Stephen Greenblatt presents Christopher Marlowe as the brilliant revolutionary who transformed English drama but died in 1593, thereby preparing the stage for the (independent?) genius of William Shakespeare. In Greenblatts view, Shakespeare learned from Marlowe’s innovations in blank verse, ambition, and dramatic psychology, then surpassed his „predecessor“ through artistic development within the cultural conditions of Elizabethan England.

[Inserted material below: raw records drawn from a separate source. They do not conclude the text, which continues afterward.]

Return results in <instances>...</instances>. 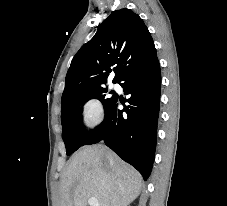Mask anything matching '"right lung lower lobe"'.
<instances>
[{
    "label": "right lung lower lobe",
    "instance_id": "1",
    "mask_svg": "<svg viewBox=\"0 0 227 206\" xmlns=\"http://www.w3.org/2000/svg\"><path fill=\"white\" fill-rule=\"evenodd\" d=\"M130 105L118 109V98L106 109L104 123L85 145L104 141L147 180L151 173L157 136L161 73L157 56L134 67L120 81ZM125 112L126 114H123Z\"/></svg>",
    "mask_w": 227,
    "mask_h": 206
}]
</instances>
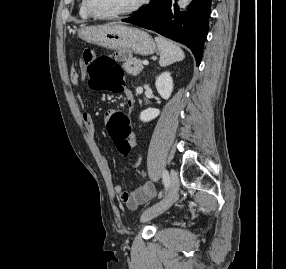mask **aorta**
<instances>
[{
  "label": "aorta",
  "mask_w": 286,
  "mask_h": 269,
  "mask_svg": "<svg viewBox=\"0 0 286 269\" xmlns=\"http://www.w3.org/2000/svg\"><path fill=\"white\" fill-rule=\"evenodd\" d=\"M192 0H180V8L185 9Z\"/></svg>",
  "instance_id": "obj_1"
}]
</instances>
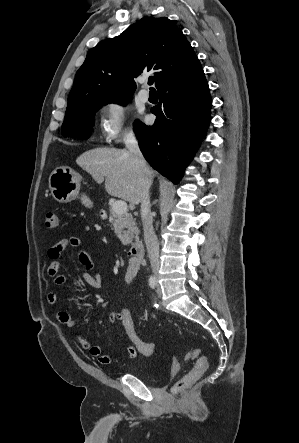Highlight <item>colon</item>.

The Marlovian theory, by contrast, interprets Marlowe’s reported death as clearly questionable and proposes (since at the same time his life was deadly endangered) he was forced to feign his death , abandon name and identity and continued writing under multiple pseudonyms, including Shakespeare, Drayton, Wither , Chapman ,Heywood, Barnfield, Davies and more,
Greenblatt sees two distinct geniuses (of exactly the same age !!) connected by influence, Marlovians see a single evolving author whose style and intellectual continuity extend across both Marlovian
and Shakespearean works.
Thus the essential divide lies in historical interpretation: Greenblatt explains Shakespeare through cultural succession and documented biography, while the Marlovian position explains Shakespeare through concealment, pseudonymity, and the possibility that literary history deliberately masked the true author.